Robust Semi-Supervised Temporal Intrusion Detection for Adversarial Cloud Networks
Anasuya Chattopadhyay (German Research Center for Artificial Intelligence (DFKI), Germany); Daniel Reti (Deutsches Forschungszentrum für Künstliche Intelligenz GmbH, Germany); Hans D. Schotten (University of Kaiserslautern, Germany)
Cloud networks increasingly rely on machine learning based Network Intrusion Detection Systems to defend against evolving cyber threats. However, real-world deployments are challenged by limited labeled data, non-stationary traffic, and adaptive adversaries. While semi-supervised learning can alleviate label scarcity, most existing approaches implicitly assume benign and stationary unlabeled traffic, leading to degraded performance in adversarial cloud environments. This paper proposes a robust semi-supervised temporal learning framework for cloud intrusion detection that explicitly addresses adversarial contamination and temporal drift in unlabeled network traffic. Operating on flow-level data, this framework combines supervised learning with consistency regularization, confidence-aware pseudo-labeling, and selective temporal invariance to conservatively exploit unlabeled traffic while suppressing unreliable samples. By leveraging the temporal structure of network flows, the proposed method improves robustness and generalization across heterogeneous cloud environments.

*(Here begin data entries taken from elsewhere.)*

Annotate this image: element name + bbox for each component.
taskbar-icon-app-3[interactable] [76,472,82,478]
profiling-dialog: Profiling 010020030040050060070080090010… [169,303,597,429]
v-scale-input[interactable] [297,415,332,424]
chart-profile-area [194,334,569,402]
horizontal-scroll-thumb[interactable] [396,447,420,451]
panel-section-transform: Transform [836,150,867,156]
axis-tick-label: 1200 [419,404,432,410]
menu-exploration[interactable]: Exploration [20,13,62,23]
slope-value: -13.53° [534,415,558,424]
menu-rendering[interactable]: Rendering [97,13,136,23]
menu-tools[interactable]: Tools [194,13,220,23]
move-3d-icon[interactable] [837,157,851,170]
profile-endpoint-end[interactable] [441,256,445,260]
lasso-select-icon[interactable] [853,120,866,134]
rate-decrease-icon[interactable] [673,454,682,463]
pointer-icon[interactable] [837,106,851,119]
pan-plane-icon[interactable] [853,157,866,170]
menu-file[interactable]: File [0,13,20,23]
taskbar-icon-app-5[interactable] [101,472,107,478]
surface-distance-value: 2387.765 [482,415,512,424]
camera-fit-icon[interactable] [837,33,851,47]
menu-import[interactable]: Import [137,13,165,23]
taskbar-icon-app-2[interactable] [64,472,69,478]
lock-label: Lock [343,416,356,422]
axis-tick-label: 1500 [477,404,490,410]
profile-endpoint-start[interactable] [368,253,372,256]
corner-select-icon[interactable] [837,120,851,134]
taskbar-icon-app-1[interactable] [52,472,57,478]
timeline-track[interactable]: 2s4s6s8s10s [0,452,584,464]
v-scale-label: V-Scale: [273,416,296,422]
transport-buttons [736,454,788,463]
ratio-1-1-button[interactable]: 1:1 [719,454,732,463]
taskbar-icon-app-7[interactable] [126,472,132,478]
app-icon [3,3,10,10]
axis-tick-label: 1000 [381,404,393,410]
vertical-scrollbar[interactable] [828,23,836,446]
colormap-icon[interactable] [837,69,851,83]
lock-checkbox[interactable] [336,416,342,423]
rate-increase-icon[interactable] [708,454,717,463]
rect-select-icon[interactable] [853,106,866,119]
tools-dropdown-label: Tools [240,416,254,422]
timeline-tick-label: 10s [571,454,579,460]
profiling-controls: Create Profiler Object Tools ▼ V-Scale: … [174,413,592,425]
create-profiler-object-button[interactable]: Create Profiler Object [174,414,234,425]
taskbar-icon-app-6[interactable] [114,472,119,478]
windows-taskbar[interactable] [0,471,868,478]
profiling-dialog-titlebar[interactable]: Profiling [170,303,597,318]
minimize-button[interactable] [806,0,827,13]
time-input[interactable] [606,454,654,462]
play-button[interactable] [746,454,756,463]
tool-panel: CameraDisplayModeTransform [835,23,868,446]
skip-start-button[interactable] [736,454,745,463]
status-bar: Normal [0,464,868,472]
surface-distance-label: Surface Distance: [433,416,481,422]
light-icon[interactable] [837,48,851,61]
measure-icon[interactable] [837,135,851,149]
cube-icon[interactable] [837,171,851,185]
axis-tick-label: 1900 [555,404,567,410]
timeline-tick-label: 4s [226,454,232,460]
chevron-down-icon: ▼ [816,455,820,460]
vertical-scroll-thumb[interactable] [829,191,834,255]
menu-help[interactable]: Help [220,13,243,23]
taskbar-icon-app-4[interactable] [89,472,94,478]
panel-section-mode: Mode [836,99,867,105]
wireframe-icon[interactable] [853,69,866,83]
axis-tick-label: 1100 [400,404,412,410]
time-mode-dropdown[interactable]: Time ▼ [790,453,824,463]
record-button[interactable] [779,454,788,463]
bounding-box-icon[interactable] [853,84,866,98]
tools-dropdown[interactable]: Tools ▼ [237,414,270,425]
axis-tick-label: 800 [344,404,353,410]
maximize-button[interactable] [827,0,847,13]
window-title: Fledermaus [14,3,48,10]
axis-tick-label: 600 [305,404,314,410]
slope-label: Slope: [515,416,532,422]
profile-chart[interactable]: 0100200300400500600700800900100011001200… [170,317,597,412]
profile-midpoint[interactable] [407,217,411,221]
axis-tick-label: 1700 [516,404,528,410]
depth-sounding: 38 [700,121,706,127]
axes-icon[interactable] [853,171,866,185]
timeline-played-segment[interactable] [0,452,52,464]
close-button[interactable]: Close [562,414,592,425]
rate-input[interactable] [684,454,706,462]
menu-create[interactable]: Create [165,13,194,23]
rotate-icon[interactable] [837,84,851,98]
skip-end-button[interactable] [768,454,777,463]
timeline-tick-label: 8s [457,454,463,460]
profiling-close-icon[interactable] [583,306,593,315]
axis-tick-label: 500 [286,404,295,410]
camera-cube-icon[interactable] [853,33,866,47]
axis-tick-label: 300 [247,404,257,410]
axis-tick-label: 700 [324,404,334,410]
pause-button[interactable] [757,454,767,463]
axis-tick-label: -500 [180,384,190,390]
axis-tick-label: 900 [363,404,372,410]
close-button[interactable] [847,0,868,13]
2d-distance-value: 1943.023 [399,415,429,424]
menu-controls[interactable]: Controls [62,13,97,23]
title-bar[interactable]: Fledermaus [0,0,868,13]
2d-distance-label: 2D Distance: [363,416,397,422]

Extensive evaluations on publicly available datasets (CIC-IDS2017, CSE-CIC-IDS2018, and UNSW-NB15) under limited-label conditions demonstrate that the proposed framework consistently outperforms state-of-the-art supervised and semi-supervised network intrusion detection systems in detection performance, label efficiency, and resilience to adversarial and non-stationary traffic.